### Work instructions
Your task is to quote the records from their first line through the line containing "Het beste van Hart", with nothing added or left out.

### Provided data
•••

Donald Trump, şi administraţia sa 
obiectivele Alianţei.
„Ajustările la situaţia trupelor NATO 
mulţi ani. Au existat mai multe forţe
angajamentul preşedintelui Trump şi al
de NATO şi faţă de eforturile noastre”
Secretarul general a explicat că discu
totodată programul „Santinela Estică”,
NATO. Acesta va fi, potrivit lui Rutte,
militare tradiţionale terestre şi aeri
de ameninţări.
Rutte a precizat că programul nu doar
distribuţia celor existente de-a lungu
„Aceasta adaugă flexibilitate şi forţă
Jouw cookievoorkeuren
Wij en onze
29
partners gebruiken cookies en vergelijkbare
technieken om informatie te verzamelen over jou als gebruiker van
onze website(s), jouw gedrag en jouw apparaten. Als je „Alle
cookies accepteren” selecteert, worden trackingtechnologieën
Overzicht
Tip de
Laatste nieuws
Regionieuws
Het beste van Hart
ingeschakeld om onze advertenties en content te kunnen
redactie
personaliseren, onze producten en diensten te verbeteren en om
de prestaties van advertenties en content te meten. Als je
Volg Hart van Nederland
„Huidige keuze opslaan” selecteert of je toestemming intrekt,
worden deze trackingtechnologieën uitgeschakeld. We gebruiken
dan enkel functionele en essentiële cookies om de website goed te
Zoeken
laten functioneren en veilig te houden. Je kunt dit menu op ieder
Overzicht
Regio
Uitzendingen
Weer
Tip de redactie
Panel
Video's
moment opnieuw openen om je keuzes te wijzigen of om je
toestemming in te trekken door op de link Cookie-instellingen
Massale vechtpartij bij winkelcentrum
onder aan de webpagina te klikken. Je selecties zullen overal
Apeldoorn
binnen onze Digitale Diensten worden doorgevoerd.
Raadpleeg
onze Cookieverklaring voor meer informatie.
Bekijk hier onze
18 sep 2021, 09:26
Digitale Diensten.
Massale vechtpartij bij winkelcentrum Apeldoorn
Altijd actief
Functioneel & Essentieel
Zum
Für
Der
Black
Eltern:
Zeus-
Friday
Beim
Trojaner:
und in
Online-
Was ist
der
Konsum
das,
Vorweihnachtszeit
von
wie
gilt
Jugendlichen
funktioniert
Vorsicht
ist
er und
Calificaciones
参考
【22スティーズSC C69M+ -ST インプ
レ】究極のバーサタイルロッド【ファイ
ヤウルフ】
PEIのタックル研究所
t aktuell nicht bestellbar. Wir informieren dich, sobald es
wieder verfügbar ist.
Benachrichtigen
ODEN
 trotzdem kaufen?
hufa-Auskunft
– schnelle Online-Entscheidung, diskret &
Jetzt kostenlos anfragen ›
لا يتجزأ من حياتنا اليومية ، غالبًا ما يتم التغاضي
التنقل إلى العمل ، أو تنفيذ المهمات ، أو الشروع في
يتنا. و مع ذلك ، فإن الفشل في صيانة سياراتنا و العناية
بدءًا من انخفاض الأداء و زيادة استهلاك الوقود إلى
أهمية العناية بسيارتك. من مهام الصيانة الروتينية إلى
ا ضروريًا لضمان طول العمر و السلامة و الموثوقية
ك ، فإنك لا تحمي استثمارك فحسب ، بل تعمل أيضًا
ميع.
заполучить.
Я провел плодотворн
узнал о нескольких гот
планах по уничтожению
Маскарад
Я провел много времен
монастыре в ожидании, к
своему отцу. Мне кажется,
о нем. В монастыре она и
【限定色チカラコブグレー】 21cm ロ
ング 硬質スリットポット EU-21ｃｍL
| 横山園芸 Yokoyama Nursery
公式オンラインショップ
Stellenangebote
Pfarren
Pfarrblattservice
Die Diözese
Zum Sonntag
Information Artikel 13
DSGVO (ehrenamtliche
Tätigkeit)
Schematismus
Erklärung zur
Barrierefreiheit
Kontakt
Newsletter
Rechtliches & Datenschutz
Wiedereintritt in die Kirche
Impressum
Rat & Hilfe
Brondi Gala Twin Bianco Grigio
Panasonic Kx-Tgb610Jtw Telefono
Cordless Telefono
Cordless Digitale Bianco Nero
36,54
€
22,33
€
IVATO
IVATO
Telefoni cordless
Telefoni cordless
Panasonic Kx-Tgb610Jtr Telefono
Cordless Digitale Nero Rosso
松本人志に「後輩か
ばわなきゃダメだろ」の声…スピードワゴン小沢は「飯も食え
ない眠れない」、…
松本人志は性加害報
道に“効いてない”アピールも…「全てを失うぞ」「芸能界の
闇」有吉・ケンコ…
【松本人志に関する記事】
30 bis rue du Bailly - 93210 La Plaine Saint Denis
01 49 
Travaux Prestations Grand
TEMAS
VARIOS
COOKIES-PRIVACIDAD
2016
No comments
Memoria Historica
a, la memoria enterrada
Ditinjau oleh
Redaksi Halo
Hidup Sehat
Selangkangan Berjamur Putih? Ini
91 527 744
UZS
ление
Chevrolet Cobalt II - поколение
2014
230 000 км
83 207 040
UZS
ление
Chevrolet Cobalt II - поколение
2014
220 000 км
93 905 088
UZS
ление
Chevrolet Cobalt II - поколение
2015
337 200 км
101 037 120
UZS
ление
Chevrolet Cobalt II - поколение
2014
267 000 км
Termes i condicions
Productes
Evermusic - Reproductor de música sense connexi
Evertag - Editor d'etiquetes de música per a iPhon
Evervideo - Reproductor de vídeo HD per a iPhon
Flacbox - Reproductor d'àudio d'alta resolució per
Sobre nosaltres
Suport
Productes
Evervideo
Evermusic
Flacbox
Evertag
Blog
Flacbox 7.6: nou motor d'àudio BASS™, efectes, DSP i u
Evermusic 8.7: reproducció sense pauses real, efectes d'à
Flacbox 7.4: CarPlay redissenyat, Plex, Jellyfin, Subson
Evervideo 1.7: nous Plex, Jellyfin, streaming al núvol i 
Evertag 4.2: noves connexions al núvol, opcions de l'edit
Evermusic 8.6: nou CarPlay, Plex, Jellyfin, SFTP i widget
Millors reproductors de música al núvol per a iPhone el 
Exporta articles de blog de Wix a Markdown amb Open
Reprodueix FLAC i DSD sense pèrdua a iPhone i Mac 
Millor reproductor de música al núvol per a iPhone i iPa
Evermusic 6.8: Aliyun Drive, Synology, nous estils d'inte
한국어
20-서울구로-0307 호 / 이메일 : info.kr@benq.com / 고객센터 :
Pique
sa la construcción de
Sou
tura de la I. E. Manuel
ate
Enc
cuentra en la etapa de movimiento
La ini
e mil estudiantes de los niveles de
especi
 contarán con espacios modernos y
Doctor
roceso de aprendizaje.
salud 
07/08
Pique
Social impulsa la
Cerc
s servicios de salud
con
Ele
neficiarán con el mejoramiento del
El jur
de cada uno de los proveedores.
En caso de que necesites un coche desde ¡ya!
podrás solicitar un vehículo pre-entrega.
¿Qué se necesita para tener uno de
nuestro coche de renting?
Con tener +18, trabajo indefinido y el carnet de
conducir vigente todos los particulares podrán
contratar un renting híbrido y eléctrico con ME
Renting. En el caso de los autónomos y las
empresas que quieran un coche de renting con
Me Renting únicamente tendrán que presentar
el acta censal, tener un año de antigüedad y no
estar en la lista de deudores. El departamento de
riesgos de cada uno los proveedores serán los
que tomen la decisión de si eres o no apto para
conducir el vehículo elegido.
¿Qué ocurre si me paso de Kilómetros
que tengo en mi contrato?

•••

### Worked solution
Donald Trump, şi administraţia sa 
obiectivele Alianţei.
„Ajustările la situaţia trupelor NATO 
mulţi ani. Au existat mai multe forţe
angajamentul preşedintelui Trump şi al
de NATO şi faţă de eforturile noastre”
Secretarul general a explicat că discu
totodată programul „Santinela Estică”,
NATO. Acesta va fi, potrivit lui Rutte,
militare tradiţionale terestre şi aeri
de ameninţări.
Rutte a precizat că programul nu doar
distribuţia celor existente de-a lungu
„Aceasta adaugă flexibilitate şi forţă
Jouw cookievoorkeuren
Wij en onze
29
partners gebruiken cookies en vergelijkbare
technieken om informatie te verzamelen over jou als gebruiker van
onze website(s), jouw gedrag en jouw apparaten. Als je „Alle
cookies accepteren” selecteert, worden trackingtechnologieën
Overzicht
Tip de
Laatste nieuws
Regionieuws
Het beste van Hart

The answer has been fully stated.